Afterward, a collection of retired Red Sox greats, whose own World Series quests had fallen short over the decades -- including Hall of Famer Carl Yastrzemski and former league MVP Jim Rice -- emerged from a doorway in the left field wall like the ghosts of baseball past in the movie "Field of Dreams."
"I never dreamed anything like this would happen in my lifetime," said Johnny Pesky, 85, who joined the Red Sox as a spry middle infielder 63 years ago and still works with the team. He helped hoist the championship flag before the game.
"I was just so happy to be here to see it."
Celtics legend Bill Russell and former Bruins star Bobby Orr threw out the ceremonial first pitches, joined by current New England Patriots defensive stars Richard Seymour and Tedy Bruschi. In one of his few public appearances since suffering a minor stroke after the Patriots won the Super Bowl in February, Bruschi sported a Red Sox jersey with Manager Terry Francona's number 47.
The game itself was something of an anticlimax, an exception to the close-fought battles and playoff-like intensity that mark even early season meetings between the Red Sox and the Yankees.
During pregame introductions, Boston fans saved some of their loudest ovations for New York closer Mariano Rivera, who blew two saves against the Red Sox in last year's AL Championship Series and two last week and acknowledged the sarcastic cheers with a wide smile.
Boston took a 2-0 lead on a second-inning home run to left by catcher Doug Mirabelli. An inning later, a bases-loaded single by first baseman Kevin Millar plated two more Red Sox runs.

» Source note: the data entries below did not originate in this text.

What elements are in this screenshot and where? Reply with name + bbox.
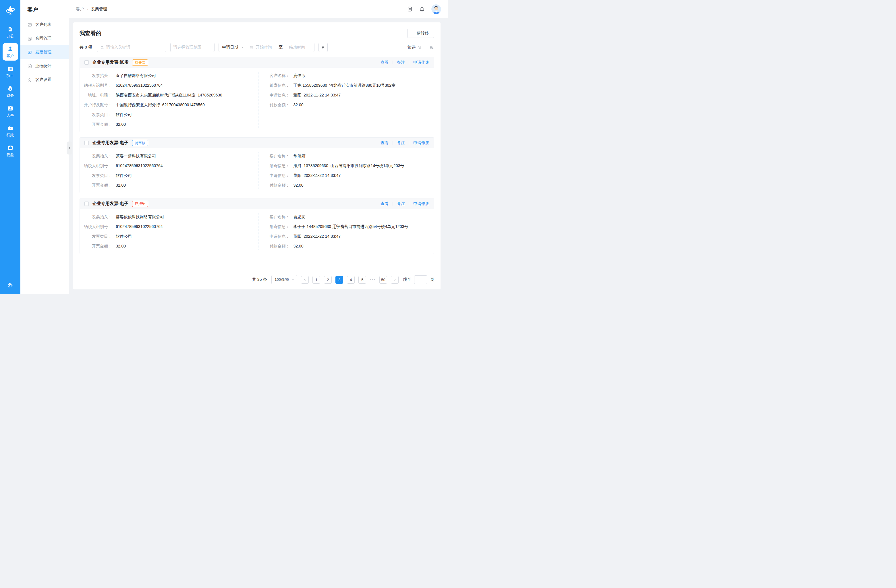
sidebar-item-contract-mgmt[interactable]: 合同管理 [20,32,69,46]
field-row: 客户名称：鹿佳欣 [269,73,434,78]
invoice-card-header: 企业专用发票·纸质 待开票 查看 备注 申请作废 [80,57,434,68]
void-request-link[interactable]: 申请作废 [413,60,429,65]
prev-page-button[interactable] [301,276,309,284]
invoice-checkbox[interactable] [84,60,89,65]
date-type-label[interactable]: 申请日期 [222,45,238,50]
invoice-right-column: 客户名称：曹思亮 邮寄信息：李子子 14485209630 辽宁省营口市前进西路… [257,210,434,248]
page-button-5[interactable]: 5 [358,276,366,284]
column-divider [258,152,259,189]
invoice-card-body: 发票抬头：咨客依依科技网络有限公司 纳税人识别号：610247859631022… [80,209,434,254]
field-value: 鹿佳欣 [294,73,306,78]
page-suffix-label: 页 [430,277,434,282]
date-range-picker[interactable]: 申请日期 开始时间 至 结束时间 [219,43,314,52]
rail-item-clouddisk[interactable]: 云盘 [3,142,18,160]
rail-item-label: 云盘 [7,152,14,158]
sidebar-item-label: 客户设置 [35,77,52,82]
filter-label: 筛选 [407,45,416,50]
sort-list-icon[interactable] [429,45,434,50]
filter-toggle[interactable]: 筛选 [407,45,422,50]
field-label: 客户名称： [269,214,290,219]
clear-filters-button[interactable] [318,43,328,52]
void-request-link[interactable]: 申请作废 [413,140,429,146]
end-date-placeholder[interactable]: 结束时间 [289,45,305,50]
page-button-4[interactable]: 4 [347,276,355,284]
field-row: 发票类目：软件公司 [80,112,257,117]
scope-placeholder: 请选择管理范围 [174,45,202,50]
page-size-select[interactable]: 100条/页 [271,275,297,284]
field-row: 邮寄信息：王完 15585209630 河北省迁安市前进路380弄10号302室 [269,83,434,88]
action-divider [409,141,409,145]
field-label: 纳税人识别号： [80,83,112,88]
admin-icon [7,125,14,131]
invoice-icon [27,50,32,55]
rail-item-admin[interactable]: 行政 [3,122,18,140]
jump-page-input[interactable] [414,275,427,284]
field-value: 32.00 [116,244,126,248]
user-avatar[interactable] [431,4,441,14]
project-icon [7,66,14,72]
invoice-checkbox[interactable] [84,201,89,206]
rail-item-label: 项目 [7,73,14,78]
view-link[interactable]: 查看 [381,140,389,146]
view-link[interactable]: 查看 [381,201,389,206]
field-value: 610247859631022560764 [116,163,163,168]
page-body: 我查看的 一建转移 共 8 项 请输入关键词 请选择管理范围 申请日期 [69,18,448,294]
rail-item-office[interactable]: 办公 [3,23,18,41]
page-button-3-active[interactable]: 3 [335,276,343,284]
sidebar-item-customer-settings[interactable]: 客户设置 [20,73,69,87]
chevron-down-icon [241,46,244,49]
breadcrumb-parent[interactable]: 客户 [76,7,84,12]
invoice-right-column: 客户名称：鹿佳欣 邮寄信息：王完 15585209630 河北省迁安市前进路38… [257,69,434,127]
field-row: 开户行及账号：中国银行西安北大街分行 6217004380001478569 [80,102,257,107]
field-value: 软件公司 [116,173,132,178]
field-value: 李子子 14485209630 辽宁省营口市前进西路54号楼4单元1203号 [294,224,408,229]
rail-item-customer[interactable]: 客户 [3,43,18,61]
view-link[interactable]: 查看 [381,60,389,65]
field-value: 32.00 [116,183,126,188]
start-date-placeholder[interactable]: 开始时间 [256,45,272,50]
rail-item-hr[interactable]: 人事 [3,102,18,120]
field-label: 发票类目： [80,112,112,117]
rail-item-finance[interactable]: 财务 [3,83,18,100]
invoice-card: 企业专用发票·纸质 待开票 查看 备注 申请作废 发票抬 [79,57,434,133]
field-value: 32.00 [116,122,126,127]
field-label: 付款金额： [269,102,290,107]
one-click-transfer-button[interactable]: 一建转移 [407,29,434,38]
field-label: 客户名称： [269,73,290,78]
notebook-icon[interactable] [407,6,413,12]
sidebar-item-performance-stats[interactable]: 业绩统计 [20,59,69,73]
settings-gear-icon[interactable] [7,282,13,288]
topbar-right [407,4,441,14]
page-button-50[interactable]: 50 [379,276,387,284]
sidebar-item-invoice-mgmt[interactable]: 发票管理 [20,46,69,59]
rail-item-project[interactable]: 项目 [3,63,18,81]
remark-link[interactable]: 备注 [397,201,405,206]
page-button-1[interactable]: 1 [312,276,320,284]
sidebar-item-customer-list[interactable]: 客户列表 [20,18,69,32]
remark-link[interactable]: 备注 [397,140,405,146]
secondary-sidebar: 客户 客户列表 合同管理 发票管理 业绩统计 客户设置 [20,0,69,294]
page-button-2[interactable]: 2 [324,276,332,284]
field-row: 开票金额：32.00 [80,183,257,188]
field-label: 付款金额： [269,183,290,188]
field-value: 咨客依依科技网络有限公司 [116,214,164,219]
keyword-search-input[interactable]: 请输入关键词 [97,43,166,52]
void-request-link[interactable]: 申请作废 [413,201,429,206]
invoice-card: 企业专用发票·电子 待审核 查看 备注 申请作废 发票抬 [79,137,434,193]
bell-icon[interactable] [419,6,425,12]
performance-icon [27,64,32,69]
field-label: 开户行及账号： [80,102,112,107]
jump-to-label: 跳至 [403,277,411,282]
sidebar-item-label: 客户列表 [35,22,52,27]
rail-item-label: 人事 [7,113,14,118]
remark-link[interactable]: 备注 [397,60,405,65]
scope-select[interactable]: 请选择管理范围 [170,43,215,52]
rail-item-label: 客户 [7,53,14,59]
chevron-down-icon [291,278,295,281]
invoice-checkbox[interactable] [84,141,89,145]
rail-item-label: 财务 [7,93,14,98]
status-badge: 待审核 [132,140,148,146]
field-label: 客户名称： [269,153,290,158]
next-page-button[interactable] [391,276,399,284]
sidebar-collapse-handle[interactable] [67,142,72,154]
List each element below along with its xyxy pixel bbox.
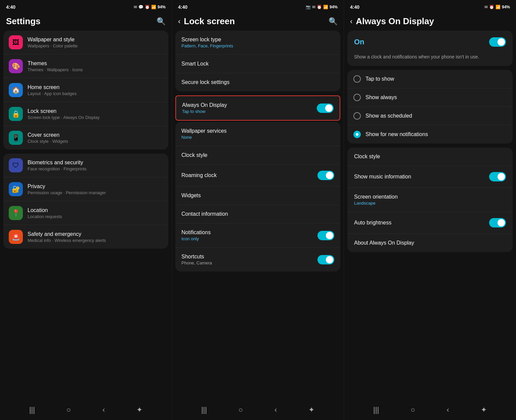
settings-header: Settings 🔍 (0, 13, 172, 31)
privacy-label: Privacy (28, 183, 163, 190)
radio-show-notifications[interactable]: Show for new notifications (347, 125, 513, 143)
settings-title: Settings (6, 16, 41, 27)
lock-item-contact[interactable]: Contact information (175, 205, 340, 223)
lock-item-aod[interactable]: Always On Display Tap to show (176, 96, 340, 120)
notifications-toggle[interactable] (317, 231, 334, 240)
aod-musicinfo-item[interactable]: Show music information (347, 166, 513, 188)
aod-title: Always On Display (356, 16, 434, 27)
wallpaper-icon: 🖼 (9, 35, 23, 49)
aod-about-item[interactable]: About Always On Display (347, 234, 513, 252)
status-time-2: 4:40 (178, 4, 187, 10)
privacy-icon: 🔐 (9, 182, 23, 196)
safety-label: Safety and emergency (28, 231, 163, 237)
nav-back-3[interactable]: ‹ (444, 403, 452, 417)
aod-settings-list: On Show a clock and notifications when y… (344, 31, 516, 400)
lock-group-aod: Always On Display Tap to show (175, 95, 340, 121)
screenlock-sub: Pattern, Face, Fingerprints (181, 43, 233, 48)
settings-search-icon[interactable]: 🔍 (157, 17, 166, 26)
aod-brightness-toggle[interactable] (489, 218, 506, 227)
lock-item-clockstyle[interactable]: Clock style (175, 146, 340, 165)
mail-icon-2: ✉ (312, 5, 315, 9)
coverscreen-label: Cover screen (28, 132, 163, 138)
lock-item-screenlock[interactable]: Screen lock type Pattern, Face, Fingerpr… (175, 31, 340, 55)
nav-recent-2[interactable]: ||| (199, 403, 210, 417)
lock-item-securelock[interactable]: Secure lock settings (175, 73, 340, 91)
nav-back-2[interactable]: ‹ (272, 403, 280, 417)
nav-home-3[interactable]: ○ (408, 403, 418, 417)
status-time-3: 4:40 (350, 4, 359, 10)
mail-icon-3: ✉ (484, 5, 488, 9)
radio-circle-3 (353, 112, 361, 120)
themes-label: Themes (28, 60, 163, 67)
aod-orientation-sub: Landscape (354, 201, 398, 206)
aod-header: ‹ Always On Display (344, 13, 516, 31)
radio-show-always[interactable]: Show always (347, 88, 513, 107)
radio-tap-to-show[interactable]: Tap to show (347, 70, 513, 88)
safety-sub: Medical info · Wireless emergency alerts (28, 238, 163, 243)
settings-item-homescreen[interactable]: 🏠 Home screen Layout · App icon badges (3, 78, 168, 102)
aod-brightness-item[interactable]: Auto brightness (347, 212, 513, 234)
lock-group-1: Screen lock type Pattern, Face, Fingerpr… (175, 31, 340, 91)
lock-item-shortcuts[interactable]: Shortcuts Phone, Camera (175, 248, 340, 271)
wallpaper-label: Wallpaper and style (28, 37, 163, 43)
roaming-toggle[interactable] (317, 171, 334, 180)
nav-recent-3[interactable]: ||| (371, 403, 382, 417)
lockscreen-label: Lock screen (28, 108, 163, 114)
status-time-1: 4:40 (6, 4, 15, 10)
lock-item-wallpaper-svc[interactable]: Wallpaper services None (175, 122, 340, 146)
aod-on-row: On (347, 31, 513, 53)
coverscreen-icon: 📱 (9, 131, 23, 145)
aod-sub: Tap to show (182, 109, 227, 114)
privacy-sub: Permission usage · Permission manager (28, 190, 163, 195)
lock-item-smartlock[interactable]: Smart Lock (175, 55, 340, 73)
shortcuts-sub: Phone, Camera (181, 260, 212, 265)
wallpaper-svc-label: Wallpaper services (181, 128, 227, 134)
lock-item-notifications[interactable]: Notifications Icon only (175, 223, 340, 248)
aod-description: Show a clock and notifications when your… (347, 53, 513, 66)
nav-recent-1[interactable]: ||| (27, 403, 38, 417)
location-sub: Location requests (28, 214, 163, 219)
settings-item-privacy[interactable]: 🔐 Privacy Permission usage · Permission … (3, 177, 168, 201)
nav-extra-1[interactable]: ✦ (134, 403, 145, 417)
settings-item-lockscreen[interactable]: 🔒 Lock screen Screen lock type · Always … (3, 102, 168, 126)
battery-1: 94% (158, 5, 166, 9)
lockscreen-header: ‹ Lock screen 🔍 (172, 13, 344, 31)
alarm-icon-3: ⏰ (489, 5, 494, 9)
bottom-nav-2: ||| ○ ‹ ✦ (172, 400, 344, 420)
aod-toggle[interactable] (317, 103, 334, 113)
biometrics-label: Biometrics and security (28, 160, 163, 166)
shortcuts-toggle[interactable] (317, 255, 334, 264)
settings-item-biometrics[interactable]: 🛡 Biometrics and security Face recogniti… (3, 154, 168, 177)
lockscreen-back-icon[interactable]: ‹ (178, 17, 180, 26)
aod-on-toggle[interactable] (489, 37, 506, 47)
notifications-sub: Icon only (181, 236, 211, 241)
nav-extra-2[interactable]: ✦ (306, 403, 317, 417)
mail-icon: ✉ (134, 5, 137, 9)
settings-item-coverscreen[interactable]: 📱 Cover screen Clock style · Widgets (3, 126, 168, 150)
settings-item-themes[interactable]: 🎨 Themes Themes · Wallpapers · Icons (3, 54, 168, 78)
bottom-nav-3: ||| ○ ‹ ✦ (344, 400, 516, 420)
settings-group-1: 🖼 Wallpaper and style Wallpapers · Color… (3, 31, 168, 150)
shortcuts-label: Shortcuts (181, 254, 212, 260)
lockscreen-search-icon[interactable]: 🔍 (329, 17, 338, 26)
lock-item-roaming[interactable]: Roaming clock (175, 165, 340, 186)
aod-clockstyle-item[interactable]: Clock style (347, 148, 513, 166)
aod-musicinfo-toggle[interactable] (489, 172, 506, 181)
lockscreen-icon: 🔒 (9, 107, 23, 121)
nav-home-1[interactable]: ○ (64, 403, 74, 417)
homescreen-sub: Layout · App icon badges (28, 91, 163, 96)
lock-item-widgets[interactable]: Widgets (175, 186, 340, 205)
radio-show-scheduled[interactable]: Show as scheduled (347, 107, 513, 125)
nav-back-1[interactable]: ‹ (100, 403, 108, 417)
settings-item-location[interactable]: 📍 Location Location requests (3, 201, 168, 225)
aod-back-icon[interactable]: ‹ (350, 17, 352, 26)
nav-extra-3[interactable]: ✦ (478, 403, 489, 417)
settings-item-safety[interactable]: 🚨 Safety and emergency Medical info · Wi… (3, 225, 168, 249)
clockstyle-label: Clock style (181, 152, 207, 158)
nav-home-2[interactable]: ○ (236, 403, 246, 417)
aod-orientation-item[interactable]: Screen orientation Landscape (347, 188, 513, 212)
widgets-label: Widgets (181, 193, 201, 199)
aod-on-label: On (354, 38, 364, 46)
settings-item-wallpaper[interactable]: 🖼 Wallpaper and style Wallpapers · Color… (3, 31, 168, 54)
screenlock-label: Screen lock type (181, 37, 233, 43)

Some sloppy Yankees fielding broke the game open in the fourth. After Mark Bellhorn singled, third baseman Alex Rodriguez let Johnny Damon's dribbler slip under his glove. The next batter, Trot Nixon, lofted a lazy fly ball to right that Gary Sheffield misplayed into a two-run double. Manny Ramirez then singled home Nixon.
Meantime, Boston knuckleballer Tim Wakefield, the longest-tenured member of the Red Sox who was making his first start in a home opener, stymied the Yankees over seven innings, yielding just one unearned run on five hits.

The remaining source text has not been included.